Deux »femmes-mulets » marocaines sont mortes lundi 28 août au poste frontière de Tarajal 2 entre l’enclave espagnole de Ceuta et la ville marocaine de F’nideq. Leur mort porte à quatre le nombre de ces porteuses de marchandises de contrebande, qui travaillent dans des conditions »indignes » à raison de 10 euros par passage. Elles en font plusieurs par jour.
Touria et Karima, originaires de Kenitra et Chefchaouen, deux »femmes-mulets », âgées respectivement de 34 et 45 ans sont mortes après avoir été piétinées dans violente bousculade tôt lundi matin au niveau du poste-frontière de Tarajal II.
Quatre autres transporteuses, blessées, ont été soignées à l’hôpital Hassan II de F’nideq. La mort de ces deux femmes intervient après celle d’une autre »femme-mulet » en avril dernier. Lundi 28 août, les porteurs étaient, comme à leur habitude, près de 20.000 à vouloir passer la frontière.
»Cela porte à quatre le nombre de personnes décédées depuis l’ouverture de ce poste-frontière début 2017 », rappelle Mohamed Benaïssa, président de l’Observatoire du Nord pour les droits de l’homme (ONDH).
Les »femmes-mulets » est le nom donné à ces femmes, généralement issues des campagnes et de milieux pauvres du Rif, qui transportent sur leur dos des marchandises souvent de plus de 80 kg entre la ville marocaine de F’nideq et l’enclave espagnole de Ceuta.

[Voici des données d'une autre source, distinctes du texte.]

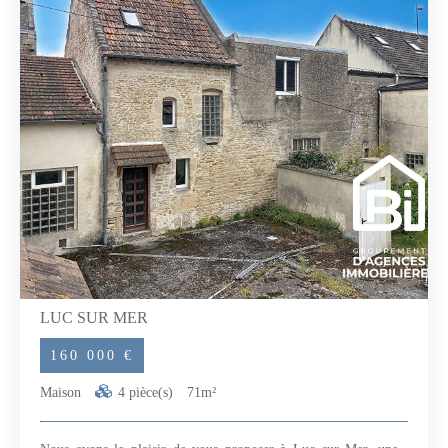
charges de copropriété. - Proximité immédiate de la gare.
Cette maison vous est proposée en vente interactive sur la
plateforme Winimmo Enchères.- Prix de départ : 159 900
euros, honoraires inclus à la charge de l'acquéreur- Palier
d'enchère : 2 000 euros- L'enchère en ligne aura lieu le 11
Avril 2026 entre 18h00 et 22h00.La participation nécessite un
agrément préalable, pour garantir le sérieux et la fluidité du
processus.Toutes les offres seront présentées au propriétaire,
qui restera entièrement libre de choisir celle qu'il
souhaite.N'hésitez pas à me contacter si vous souhaitez plus
d'informations ou organiser une visite.Maxime SIMON -
RSAC 900842428 - LISIEUXConformément à la
réglementation Tracfin une pièce d'identité sera demandée
pour toute visite.Les informations sur les risques auxquels ce
bien est exposé sont disponibles sur le site Géorisques :
www.georisques.gouv.fr (5.20 % honoraires TTC à la charge
de l'acquéreur.)Copropriété de 135 lots - dont 60 lots
habitation. (Pas de procédure en cours).Charges annuelles :
450 euros. Maxime SIMON (EI) Agent Commercial - Numéro
RSAC : 900842428 - .
LUC SUR MER
160 000 €
Maison
4 pièce(s)
71m²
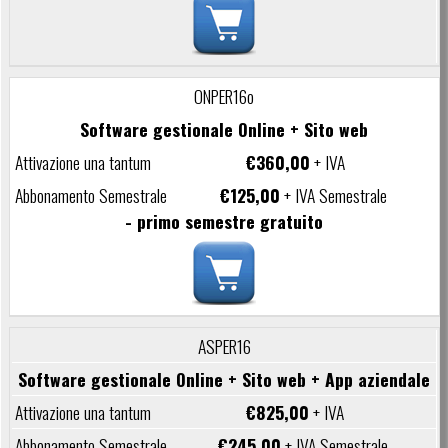
ONPER16o
Software gestionale Online + Sito web
€360,00
+ IVA
€125,00
+ IVA Semestrale
- primo semestre gratuito
ASPER16
Software gestionale Online + Sito web + App aziendale
€825,00
+ IVA
€245,00
+ IVA Semestrale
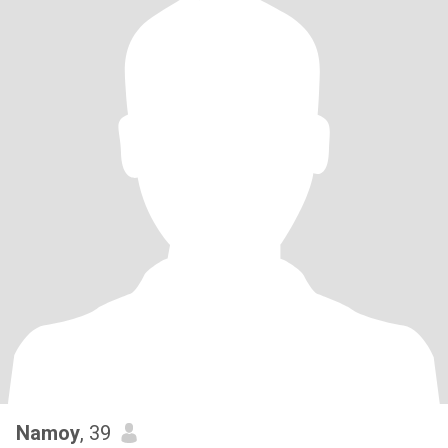
Namoy
, 39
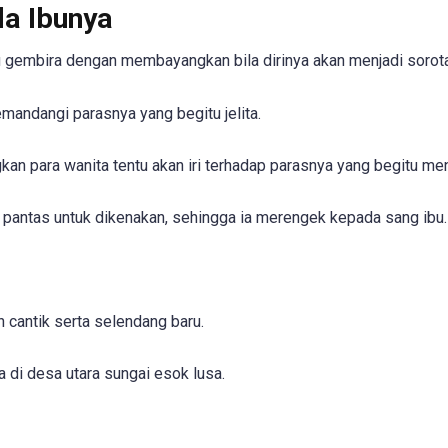
a Ibunya
u gembira dengan membayangkan bila dirinya akan menjadi sorot
andangi parasnya yang begitu jelita.
gkan para wanita tentu akan iri terhadap parasnya yang begitu m
pantas untuk dikenakan, sehingga ia merengek kepada sang ibu.
 cantik serta selendang baru.
 di desa utara sungai esok lusa.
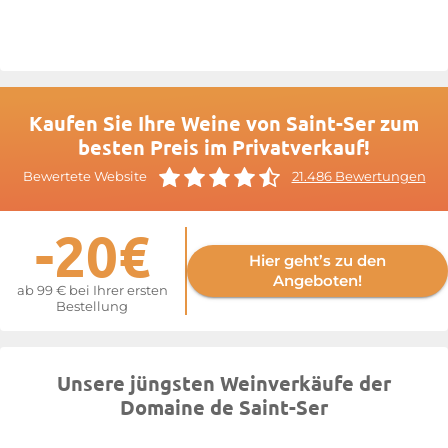
der besten Roséweine der gesamten Appellation Côtes-de-
Provence gilt und auch in der Rangliste der besten Roséweine
Frankreichs aufgeführt ist.
Weitere Informationen finden Sie auf der Website von
Saint-Ser
Kaufen Sie Ihre Weine von Saint-Ser zum
besten Preis im Privatverkauf!
Bewertete Website
21.486 Bewertungen
-20€
Hier geht’s zu den
Angeboten!
ab 99 € bei Ihrer ersten
Bestellung
Unsere jüngsten Weinverkäufe der
Domaine de Saint-Ser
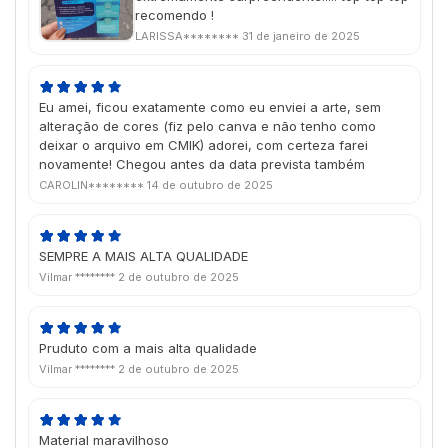
recomendo !
LARISSA********
31 de janeiro de 2025
Eu amei, ficou exatamente como eu enviei a arte, sem
alteração de cores (fiz pelo canva e não tenho como
deixar o arquivo em CMIK) adorei, com certeza farei
novamente! Chegou antes da data prevista também
CAROLIN********
14 de outubro de 2025
SEMPRE A MAIS ALTA QUALIDADE
Vilmar ********
2 de outubro de 2025
Pruduto com a mais alta qualidade
Vilmar ********
2 de outubro de 2025
Material maravilhoso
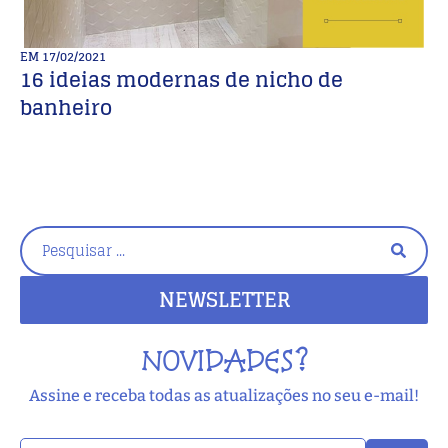
EM
17/02/2021
E
16 ideias modernas de nicho de
C
banheiro
s
NEWSLETTER
NOVIDADES?
Assine e receba todas as atualizações no seu e-mail!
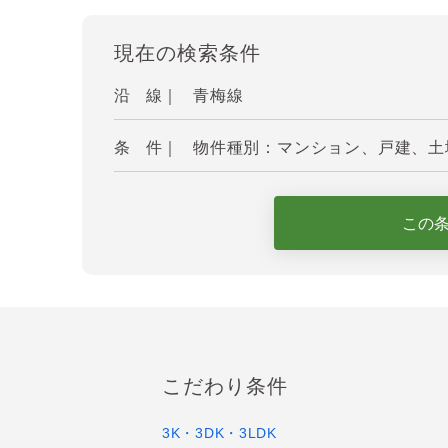
現在の検索条件
沿 線｜
青梅線
条 件｜
物件種別：マンション、戸建、土地 
この
こだわり条件
3K・3DK・3LDK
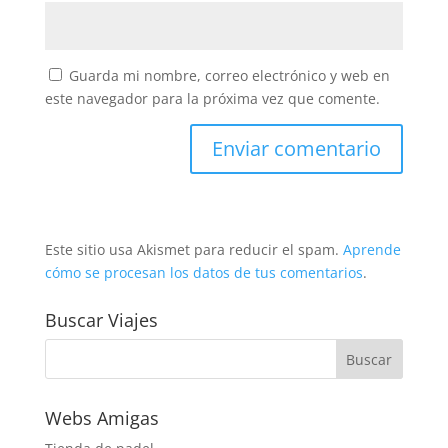
Guarda mi nombre, correo electrónico y web en
este navegador para la próxima vez que comente.
Este sitio usa Akismet para reducir el spam.
Aprende
cómo se procesan los datos de tus comentarios
.
Buscar Viajes
Webs Amigas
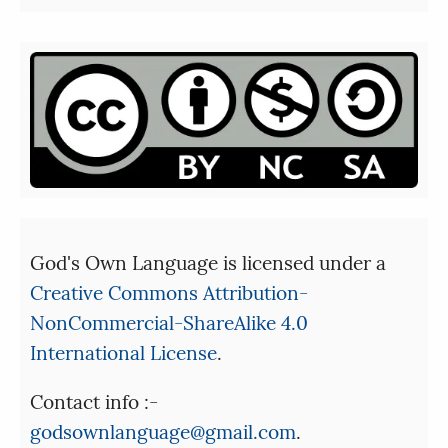
God's Own Language is licensed under a
Creative Commons Attribution-
NonCommercial-ShareAlike 4.0
International License
.
Contact info :-
godsownlanguage@gmail.com
.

Dure, la condition de femme-mulet
A raison de 10 euros par passage, elles font plusieurs aller-retour dans la journée et sont »traitées comme du bétail », déplore Karima Omar El Ayachi, responsable locale de l’Association marocaine des droits humains (AMDH). Plusieurs ONG dénoncent leurs conditions de travail, estimant qu’elles sont »humiliantes et dégradantes ».
Les autorités espagnoles, qui avaient rénové le poste frontalier, ont renforcé les mesures de contrôle, notamment en matière de poids et des dimensions des colis portés par les travailleuses journalières, et l’établissement, d’un commun accord avec les autorités marocaines, d’un quota maximum de 4 000 laissez-passer par jour en février dernier aux porteurs contre 10.000 auparavant.
Ce qui a rendu plus fréquents les mouvements de foule. Selon Mohamed Benaïssa, plusieurs milliers de Marocaines se présenteraient chaque jour pour profiter de l’espace détaxé de l’enclave espagnole. Les premières arrivées étant les premières servies, il y a fatalement de violentes bousculades pour l’obtention du précieux laissez-passer.
« Cette situation alimente l’indignité humaine », déplore Mohamed Benaïssa dans une déclaration à l’AFP. « C’est pourquoi nous demandons aux autorités de fermer définitivement ce passage, et de créer des emplois pour qu’elles puissent trouver du travail dans un autre secteur » ajoute-t-il.
Indignation en Espagne
Déjà, en mars et en avril derniers, deux »femmes-mulets » étaient mortes dans la zone frontalière. La première, Souad El Khatibi (22 ans), est décédée des séquelles d’un œdème aigu du poumon, alors que la seconde, quinquagénaire, s’est évanouie après avoir été piétinée devant l’une des portes. Le procureur général de Tétouan a ouvert plusieurs enquêtes, mais elles n’ont, jusqu’à présent, jamais abouti.
Face à cette déplorable situation, l’Association andalouse des droits de l’homme (APDHA) a écrit au Parlement espagnol pour l’alerter sur des conditions de travail « absolument dégradantes » de ces femmes.
Les porteuses attendent « pendant des heures sous le soleil, sans eau potable, ni toilettes, ni abris », rapporte l’association, qui parle également de » »harcèlement quotidien », y compris « sexuel », par les forces de sécurité.
Le poste de Tarajal 2 avait été fermé au trafic commercial durant une semaine au début du mois d’août après des passages en force répétés de migrants pour pénétrer dans l’enclave espagnole.
Selon des estimations d’ONG, 500 millions de dollars de marchandises de contrebande entrent et sortent annuellement par Ceuta. L’autre enclave espagnole en territoire marocain est Melilla, près de la ville de Nador, dans le nord, près de la frontière avec l’Algérie.